OF LIFE MORE THAN 90 YEARS AGO
News and ads offer window into the past NEWSPAPERS ADVERTS
THE stories and adverts from the old copies of the Daily Record give a unique insight into the era: ● A woman of 50 sued her former fiance for breach of promise claiming damages relating to the number of kisses she’d given him.
The woman, from Kentucky in the US, declared she had shared 400,000 kisses with her ex and was awarded $20,000 damages – calculated at five cents a kiss. This was £4000 in the exchange rate of the time. ● 30 trawlers were caught in a storm in Icelandic waters, leading to the deaths of 73 fishermen.
Six children also perished when they froze to death out playing far from their homes, unable to get to shelter.
Another severe storm claimed the lives of seven men on a motor boat. ● Two sun-bleached skeletons found in a desert were identified as RAF officers who’d been missing for seven months. Their plane had been forced to land in a sandstorm in Iraq.

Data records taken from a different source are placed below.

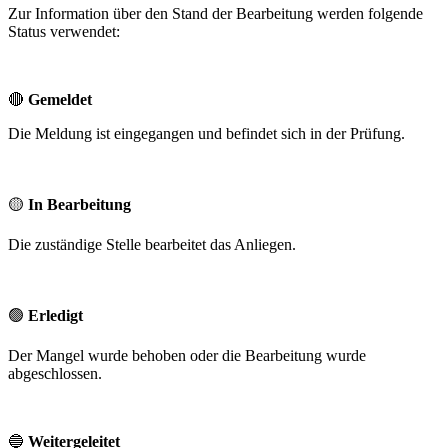
Zur Information über den Stand der Bearbeitung werden folgende
Status verwendet:
🔴
Gemeldet
Die Meldung ist eingegangen und befindet sich in der Prüfung.
🟡
In Bearbeitung
Die zuständige Stelle bearbeitet das Anliegen.
🟢
Erledigt
Der Mangel wurde behoben oder die Bearbeitung wurde
abgeschlossen.
🔵
Weitergeleitet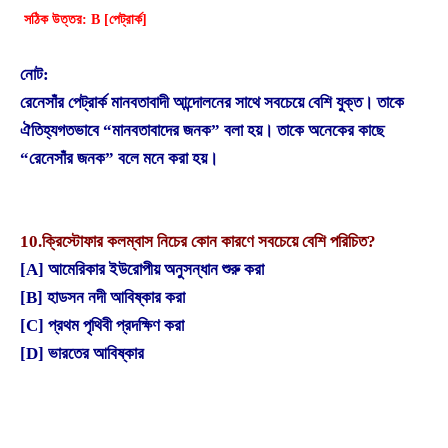
সঠিক উত্তর: B [পেট্রার্ক]
নোট:
রেনেসাঁর পেট্রার্ক মানবতাবাদী আন্দোলনের সাথে সবচেয়ে বেশি যুক্ত। তাকে
ঐতিহ্যগতভাবে “মানবতাবাদের জনক” বলা হয়। তাকে অনেকের কাছে
“রেনেসাঁর জনক” বলে মনে করা হয়।
10.
ক্রিস্টোফার কলম্বাস নিচের কোন কারণে সবচেয়ে বেশি পরিচিত?
[A] আমেরিকার ইউরোপীয় অনুসন্ধান শুরু করা
[B] হাডসন নদী আবিষ্কার করা
[C] প্রথম পৃথিবী প্রদক্ষিণ করা
[D] ভারতের আবিষ্কার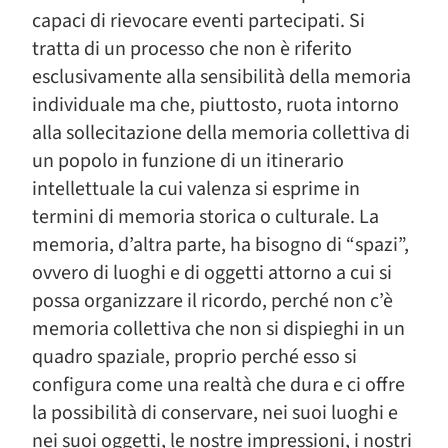
capaci di rievocare eventi partecipati. Si
tratta di un processo che non è riferito
esclusivamente alla sensibilità della memoria
individuale ma che, piuttosto, ruota intorno
alla sollecitazione della memoria collettiva di
un popolo in funzione di un itinerario
intellettuale la cui valenza si esprime in
termini di memoria storica o culturale. La
memoria, d’altra parte, ha bisogno di “spazi”,
ovvero di luoghi e di oggetti attorno a cui si
possa organizzare il ricordo, perché non c’è
memoria collettiva che non si dispieghi in un
quadro spaziale, proprio perché esso si
configura come una realtà che dura e ci offre
la possibilità di conservare, nei suoi luoghi e
nei suoi oggetti, le nostre impressioni, i nostri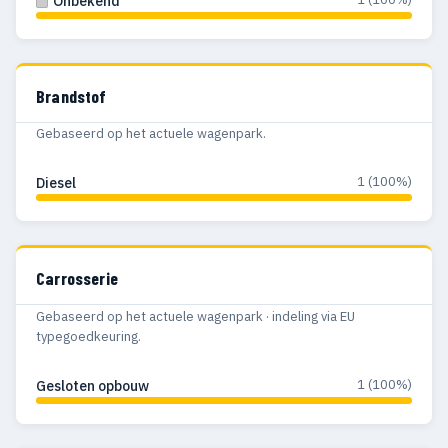
Onbekend
Brandstof
Gebaseerd op het actuele wagenpark.
1 (100%)
Diesel
Carrosserie
Gebaseerd op het actuele wagenpark · indeling via EU
typegoedkeuring.
1 (100%)
Gesloten opbouw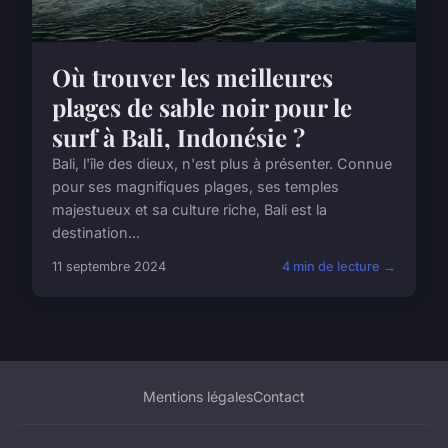
Où trouver les meilleures
plages de sable noir pour le
surf à Bali, Indonésie ?
Bali, l'île des dieux, n'est plus à présenter. Connue
pour ses magnifiques plages, ses temples
majestueux et sa culture riche, Bali est la
destination...
11 septembre 2024
4 min de lecture →
Mentions légales
Contact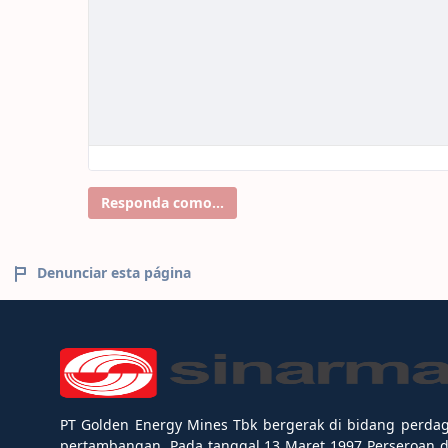
Responda como...
Denunciar esta página
PT Golden Energy Mines Tbk bergerak di bidang perda
pertambangan. Pada tanggal 13 Maret 1997 Perseroan 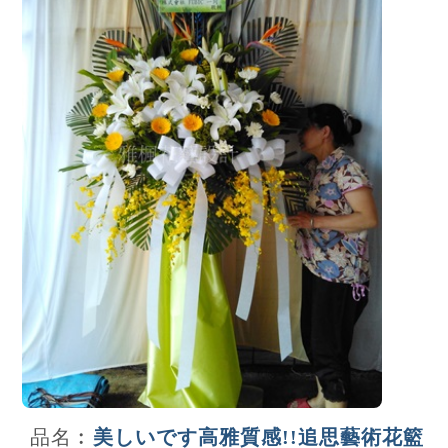
品名︰
美しいです高雅質感!!追思藝術花籃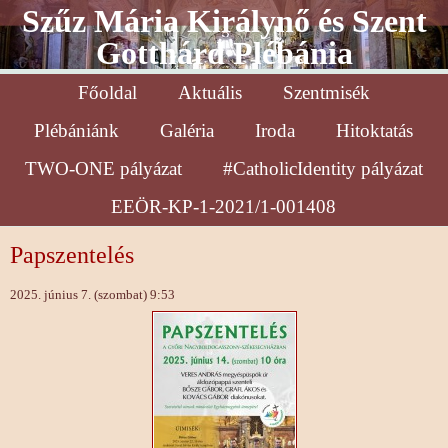
Szűz Mária Királynő és Szent
Gotthárd Plébánia
Főoldal
Aktuális
Szentmisék
Plébániánk
Galéria
Iroda
Hitoktatás
TWO-ONE pályázat
#CatholicIdentity pályázat
EEÖR-KP-1-2021/1-001408
Papszentelés
2025. június 7. (szombat) 9:53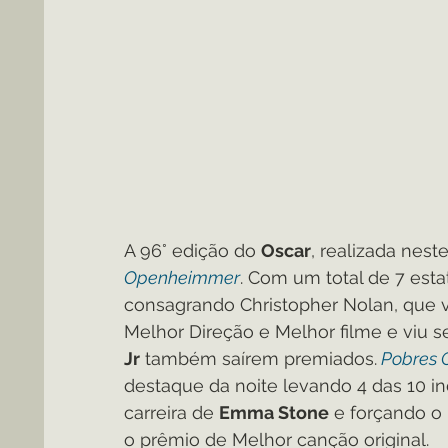
A 96° edição do 
Oscar
, realizada nest
Openheimmer
. Com um total de 7 esta
consagrando Christopher Nolan, que v
Melhor Direção e Melhor filme e viu s
Jr
 também saírem premiados.
 Pobres 
destaque da noite levando 4 das 10 i
carreira de 
Emma Stone
 e forçando o
o prêmio de Melhor canção original.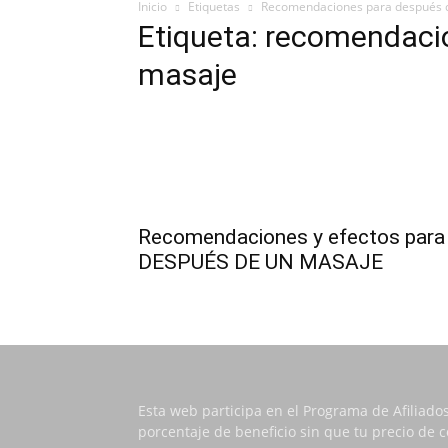
Inicio
Etiquetas
Recomendaciones para después 
Etiqueta: recomendaci
masaje
Recomendaciones y efectos para
DESPUÉS DE UN MASAJE
Esta web participa en el Programa de Afiliado
porcentaje de beneficio sin que tu precio de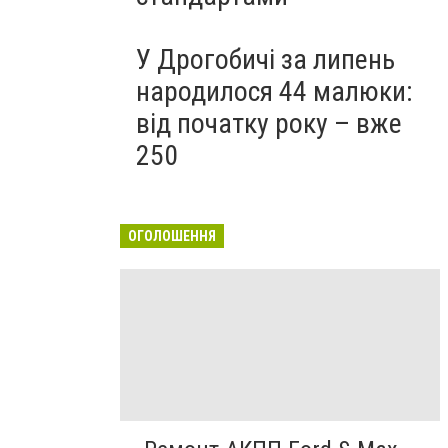
У Дрогобичі за липень
народилося 44 малюки:
від початку року – вже
250
ОГОЛОШЕННЯ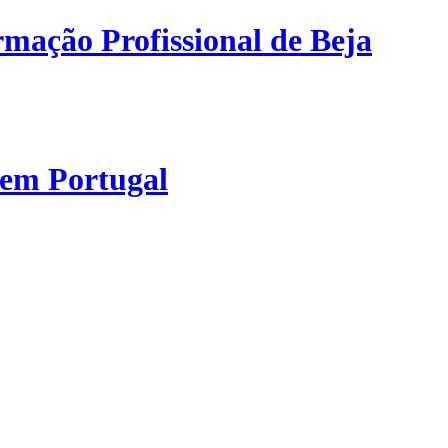
mação Profissional de Beja
 em Portugal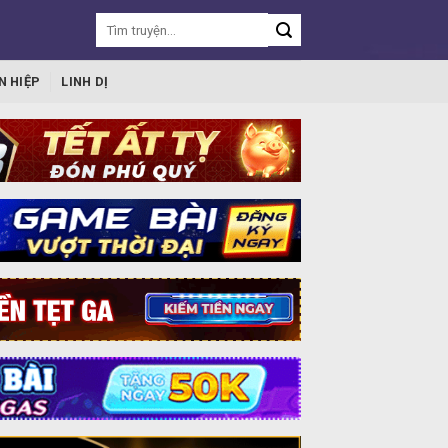
N HIỆP
LINH DỊ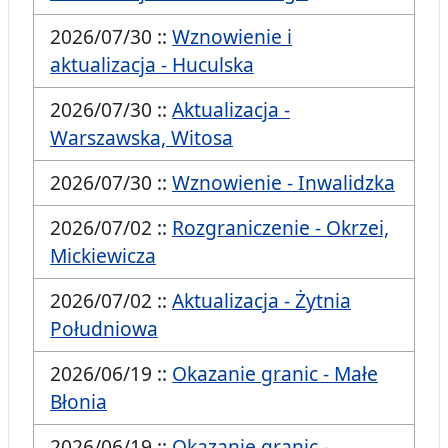
2026/07/30 ::
Wznowienie i
aktualizacja - Huculska
2026/07/30 ::
Aktualizacja -
Warszawska, Witosa
2026/07/30 ::
Wznowienie - Inwalidzka
2026/07/02 ::
Rozgraniczenie - Okrzei,
Mickiewicza
2026/07/02 ::
Aktualizacja - Żytnia
Południowa
2026/06/19 ::
Okazanie granic - Małe
Błonia
2026/06/19 ::
Okazanie granic -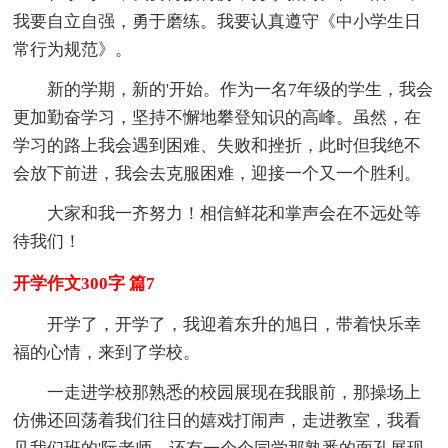
我要自立自强，勇于磨练。我要认真遵守《中小学生日
常行为规范》。
新的学期，新的'开始。作为一名7年级的学生，我会
更加勤奋学习，坚持不懈地攀登知识的高峰。虽然，在
学习的路上我会遇到困难、失败和挫折，此时但我绝不
会放下前进，我会去克服困难，迎接一个又一个胜利。
大家和我一齐努力！相信鲜花和掌声会在不远处等
待我们！
开学作文300字 篇7
开学了，开学了，我迎着东升的旭日，带着快乐幸
福的心情，来到了学校。
一走进学校那熟悉的校园展现在我眼前，那操场上
仿佛还回荡着我们往日的嬉戏打闹声，走进教室，我看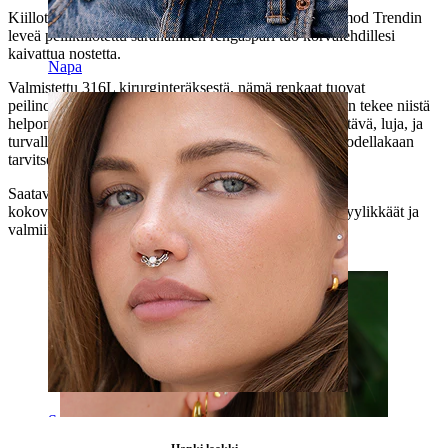
Kiillotettu, leveä, ja mahdoton sivuuttaa. Tämä Bodymod Trendin
leveä peilikiilotettu saranallinen rengaspari tuo korvalehdillesi
kaivattua nostetta.
Napa
Valmistettu 316L kirurginteräksestä, nämä renkaat tuovat
peilinomaista säihkettä, joka säilyy. Saranallinen design tekee niistä
helpon ja varman pidettävän koko päiväksi. Vedenkestävä, luja, ja
turvallinen useimmille ihotyypeille, nämä korut eivät todellakaan
tarvitse huoltamista.
Saatavilla kulta- tai hopeapäällysteisenä monin eri
kokovaihtoehdoin, nämä huggie-renkaat ovat leveät, tyylikkäät ja
valmiina nostamaan korupinosi uudelle tasolle.
Septum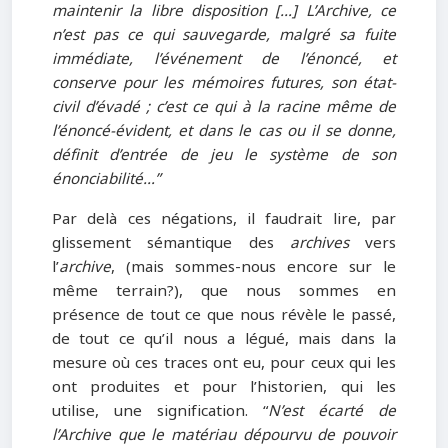
maintenir la libre disposition […] L’Archive, ce
n’est pas ce qui sauvegarde, malgré sa fuite
immédiate, l’événement de l’énoncé, et
conserve pour les mémoires futures, son état-
civil d’évadé ; c’est ce qui à la racine même de
l’énoncé-évident, et dans le cas ou il se donne,
définit d’entrée de jeu le système de son
énonciabilité…”
Par delà ces négations, il faudrait lire, par
glissement sémantique des
archives
vers
l’
archive
, (mais sommes-nous encore sur le
même terrain?), que nous sommes en
présence de tout ce que nous révèle le passé,
de tout ce qu’il nous a légué, mais dans la
mesure où ces traces ont eu, pour ceux qui les
ont produites et pour l’historien, qui les
utilise, une signification. “
N’est écarté de
l’Archive que le matériau dépourvu de pouvoir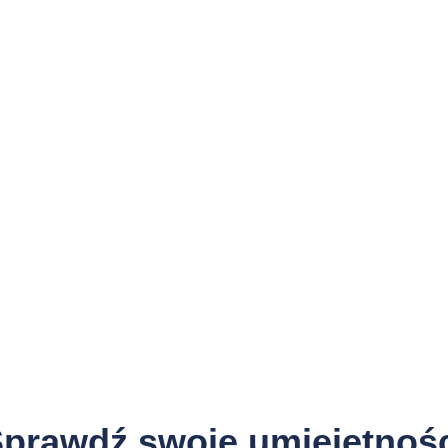
Jak dobrze znasz język Angielski?
prawdź swoje umiejętnoś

It’s thought they may have attempted to walk to safety and lay undiscovered hidden by sand. ● Armed men confronted a woman at home in the night and then shot dead her brother, according to a court report. Two men were charged with the murder of John Connolly at Castlerea, Ireland. ● Ford cars Drawings of the new range of Ford cars were on proud display. It explained each model as so greatly refined “as to afford more in the way of real comfort, convenience and general satisfaction than has ever been obtainable”. ● It’s not a brand name that travels well in modern times – but in the 20s, the milk was sold for children with the promise it would make them bloom. ● There were a selection of 20s-style fashions in an advert for Treron’s, a ladies’ clothing shop in Glasgow’s Sauchiehall Street. ● Before health concerns over cigarettes, the Army Club brand were advertising their product to those who valued cleanliness. They were billed as the only brand wrapped solely in airtight and dust-proof packets.